[PATCH v4 0/5] Xen INTX/GSI event channel delivery fixes

David Woodhouse posted 5 patches 3 years, 3 months ago
Failed in applying to current master (apply log)
Documentation/admin-guide/kernel-parameters.txt |  4 ++
arch/arm/xen/enlighten.c                        |  2 +-
arch/x86/xen/enlighten_hvm.c                    | 15 ++++-
arch/x86/xen/smp_hvm.c                          | 27 ++++++---
drivers/xen/events/events_base.c                | 10 ---
drivers/xen/platform-pci.c                      |  8 ++-
drivers/xen/xenbus/xenbus.h                     |  1 +
drivers/xen/xenbus/xenbus_comms.c               |  8 ---
drivers/xen/xenbus/xenbus_probe.c               | 81 ++++++++++++++++++++-----
include/xen/xenbus.h                            |  2 +-
10 files changed, 110 insertions(+), 48 deletions(-)
[PATCH v4 0/5] Xen INTX/GSI event channel delivery fixes
Posted by David Woodhouse 3 years, 3 months ago
Fix various breakages with INTX/GSI event channel interrupt delivery,
and add a command line option to test it so that it hopefully doesn't
get so broken again.

Karim attempted to rip this out in 2017 but put it back because it's still
necessary with older versions of Xen. This fixes it properly, and makes it
easier to test. cf. https://lkml.org/lkml/2017/4/10/266

v2:
 • Add no_vector_callback to Documentation/admin-guide/kernel-parameters.txt
 • Further fixes to conditional smp_ops initialisation in xen_hvm_smp_init()

v3:
 • Rename test option to xen_no_vector_callback

v4:
 • Fix unconditional references to xen_have_vector_callback in Arm build

David Woodhouse (5):
      xen: Fix event channel callback via INTX/GSI
      xen: Set platform PCI device INTX affinity to CPU0
      x86/xen: Add xen_no_vector_callback option to test PCI INTX delivery
      x86/xen: Don't register Xen IPIs when they aren't going to be used
      x86/xen: Fix xen_hvm_smp_init() when vector callback not available

 Documentation/admin-guide/kernel-parameters.txt |  4 ++
 arch/arm/xen/enlighten.c                        |  2 +-
 arch/x86/xen/enlighten_hvm.c                    | 15 ++++-
 arch/x86/xen/smp_hvm.c                          | 27 ++++++---
 drivers/xen/events/events_base.c                | 10 ---
 drivers/xen/platform-pci.c                      |  8 ++-
 drivers/xen/xenbus/xenbus.h                     |  1 +
 drivers/xen/xenbus/xenbus_comms.c               |  8 ---
 drivers/xen/xenbus/xenbus_probe.c               | 81 ++++++++++++++++++++-----
 include/xen/xenbus.h                            |  2 +-
 10 files changed, 110 insertions(+), 48 deletions(-)

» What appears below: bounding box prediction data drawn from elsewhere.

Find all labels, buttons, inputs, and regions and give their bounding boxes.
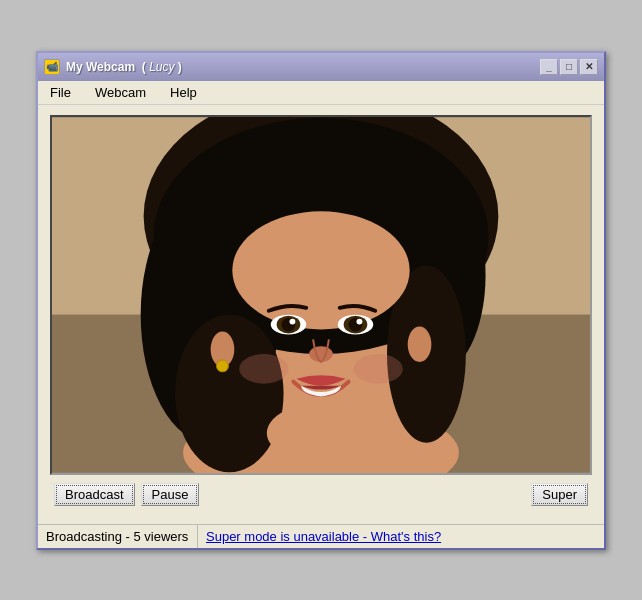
svg-point-16 — [289, 318, 295, 324]
svg-point-21 — [309, 346, 333, 362]
menu-webcam[interactable]: Webcam — [89, 83, 152, 102]
window-controls: _ □ ✕ — [540, 59, 598, 75]
title-main: My Webcam — [66, 60, 135, 74]
svg-point-20 — [356, 318, 362, 324]
menu-help[interactable]: Help — [164, 83, 203, 102]
app-window: 📹 My Webcam ( Lucy ) _ □ ✕ File Webcam H… — [36, 51, 606, 550]
svg-point-25 — [408, 326, 432, 361]
maximize-button[interactable]: □ — [560, 59, 578, 75]
title-user: Lucy — [149, 60, 174, 74]
app-icon: 📹 — [44, 59, 60, 75]
status-super-info: Super mode is unavailable - What's this? — [198, 525, 604, 548]
status-viewers: Broadcasting - 5 viewers — [38, 525, 198, 548]
video-feed — [50, 115, 592, 475]
controls-row: Broadcast Pause Super — [50, 475, 592, 514]
svg-point-22 — [239, 354, 288, 384]
close-button[interactable]: ✕ — [580, 59, 598, 75]
title-bar: 📹 My Webcam ( Lucy ) _ □ ✕ — [38, 53, 604, 81]
super-mode-link[interactable]: Super mode is unavailable - What's this? — [206, 529, 441, 544]
svg-point-12 — [232, 211, 409, 329]
minimize-button[interactable]: _ — [540, 59, 558, 75]
svg-point-26 — [217, 360, 229, 372]
broadcast-button[interactable]: Broadcast — [54, 483, 135, 506]
title-bar-left: 📹 My Webcam ( Lucy ) — [44, 59, 182, 75]
webcam-image — [52, 117, 590, 473]
window-title: My Webcam ( Lucy ) — [66, 60, 182, 74]
pause-button[interactable]: Pause — [141, 483, 200, 506]
status-bar: Broadcasting - 5 viewers Super mode is u… — [38, 524, 604, 548]
super-button[interactable]: Super — [531, 483, 588, 506]
menu-file[interactable]: File — [44, 83, 77, 102]
svg-point-23 — [354, 354, 403, 384]
menu-bar: File Webcam Help — [38, 81, 604, 105]
svg-point-27 — [267, 403, 375, 462]
main-content: Broadcast Pause Super — [38, 105, 604, 524]
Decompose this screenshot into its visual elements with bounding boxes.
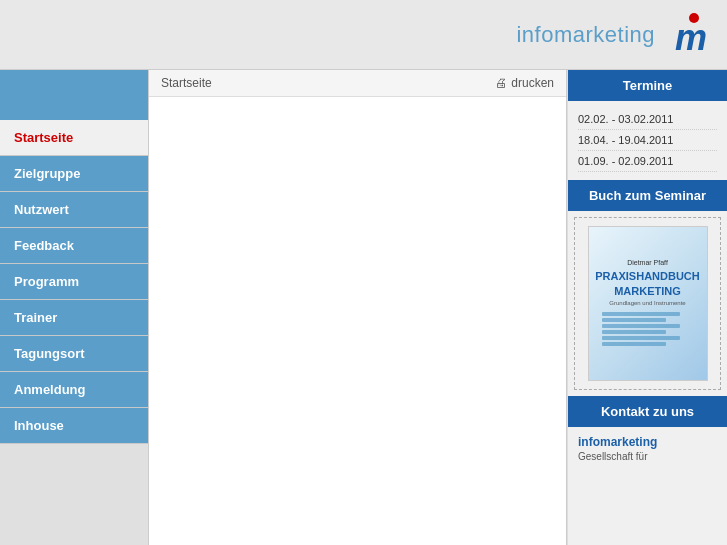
buch-line-1 (602, 312, 680, 316)
termine-item-2: 18.04. - 19.04.2011 (578, 130, 717, 151)
logo-icon: m (659, 11, 707, 59)
buch-author: Dietmar Pfaff (627, 259, 668, 266)
top-bar: infomarketing m (0, 0, 727, 70)
breadcrumb: Startseite (161, 76, 212, 90)
sidebar-item-feedback[interactable]: Feedback (0, 228, 148, 264)
logo-m-letter: m (675, 17, 707, 59)
sidebar-top-blue (0, 70, 148, 120)
kontakt-body: infomarketing Gesellschaft für (568, 427, 727, 470)
buch-subtitle: Grundlagen und Instrumente (609, 300, 685, 306)
content-body (149, 97, 566, 527)
buch-container: Dietmar Pfaff PRAXISHANDBUCH MARKETING G… (574, 217, 721, 390)
sidebar-item-nutzwert[interactable]: Nutzwert (0, 192, 148, 228)
logo-text: infomarketing (516, 22, 655, 48)
breadcrumb-bar: Startseite 🖨 drucken (149, 70, 566, 97)
buch-title-line1: PRAXISHANDBUCH (595, 270, 700, 283)
kontakt-company: infomarketing (578, 435, 717, 449)
buch-line-6 (602, 342, 666, 346)
buch-line-2 (602, 318, 666, 322)
buch-image-inner: Dietmar Pfaff PRAXISHANDBUCH MARKETING G… (589, 227, 707, 380)
kontakt-header: Kontakt zu uns (568, 396, 727, 427)
buch-image: Dietmar Pfaff PRAXISHANDBUCH MARKETING G… (588, 226, 708, 381)
termine-item-3: 01.09. - 02.09.2011 (578, 151, 717, 172)
sidebar-item-tagungsort[interactable]: Tagungsort (0, 336, 148, 372)
printer-icon: 🖨 (495, 76, 507, 90)
sidebar-item-programm[interactable]: Programm (0, 264, 148, 300)
buch-line-3 (602, 324, 680, 328)
buch-lines (602, 312, 694, 348)
buch-title-line2: MARKETING (614, 285, 681, 298)
termine-list: 02.02. - 03.02.2011 18.04. - 19.04.2011 … (568, 101, 727, 180)
kontakt-section: Kontakt zu uns infomarketing Gesellschaf… (568, 396, 727, 470)
sidebar-item-trainer[interactable]: Trainer (0, 300, 148, 336)
logo-area: infomarketing m (516, 11, 707, 59)
termine-item-1: 02.02. - 03.02.2011 (578, 109, 717, 130)
sidebar-item-anmeldung[interactable]: Anmeldung (0, 372, 148, 408)
right-sidebar: Termine 02.02. - 03.02.2011 18.04. - 19.… (567, 70, 727, 545)
print-label: drucken (511, 76, 554, 90)
main-container: Startseite Zielgruppe Nutzwert Feedback … (0, 70, 727, 545)
print-button[interactable]: 🖨 drucken (495, 76, 554, 90)
sidebar-item-zielgruppe[interactable]: Zielgruppe (0, 156, 148, 192)
sidebar-item-inhouse[interactable]: Inhouse (0, 408, 148, 444)
sidebar: Startseite Zielgruppe Nutzwert Feedback … (0, 70, 148, 545)
buch-header: Buch zum Seminar (568, 180, 727, 211)
buch-line-4 (602, 330, 666, 334)
kontakt-desc: Gesellschaft für (578, 451, 717, 462)
sidebar-item-startseite[interactable]: Startseite (0, 120, 148, 156)
content-area: Startseite 🖨 drucken (148, 70, 567, 545)
buch-line-5 (602, 336, 680, 340)
termine-header: Termine (568, 70, 727, 101)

Re: [PATCH v4 0/5] Xen INTX/GSI event channel delivery fixes
Posted by Jürgen Groß 3 years, 3 months ago
On 13.01.21 14:26, David Woodhouse wrote:
> Fix various breakages with INTX/GSI event channel interrupt delivery,
> and add a command line option to test it so that it hopefully doesn't
> get so broken again.
> 
> Karim attempted to rip this out in 2017 but put it back because it's still
> necessary with older versions of Xen. This fixes it properly, and makes it
> easier to test. cf. https://lkml.org/lkml/2017/4/10/266
> 
> v2:
>   • Add no_vector_callback to Documentation/admin-guide/kernel-parameters.txt
>   • Further fixes to conditional smp_ops initialisation in xen_hvm_smp_init()
> 
> v3:
>   • Rename test option to xen_no_vector_callback
> 
> v4:
>   • Fix unconditional references to xen_have_vector_callback in Arm build
> 
> David Woodhouse (5):
>        xen: Fix event channel callback via INTX/GSI
>        xen: Set platform PCI device INTX affinity to CPU0
>        x86/xen: Add xen_no_vector_callback option to test PCI INTX delivery
>        x86/xen: Don't register Xen IPIs when they aren't going to be used
>        x86/xen: Fix xen_hvm_smp_init() when vector callback not available
> 
>   Documentation/admin-guide/kernel-parameters.txt |  4 ++
>   arch/arm/xen/enlighten.c                        |  2 +-
>   arch/x86/xen/enlighten_hvm.c                    | 15 ++++-
>   arch/x86/xen/smp_hvm.c                          | 27 ++++++---
>   drivers/xen/events/events_base.c                | 10 ---
>   drivers/xen/platform-pci.c                      |  8 ++-
>   drivers/xen/xenbus/xenbus.h                     |  1 +
>   drivers/xen/xenbus/xenbus_comms.c               |  8 ---
>   drivers/xen/xenbus/xenbus_probe.c               | 81 ++++++++++++++++++++-----
>   include/xen/xenbus.h                            |  2 +-
>   10 files changed, 110 insertions(+), 48 deletions(-)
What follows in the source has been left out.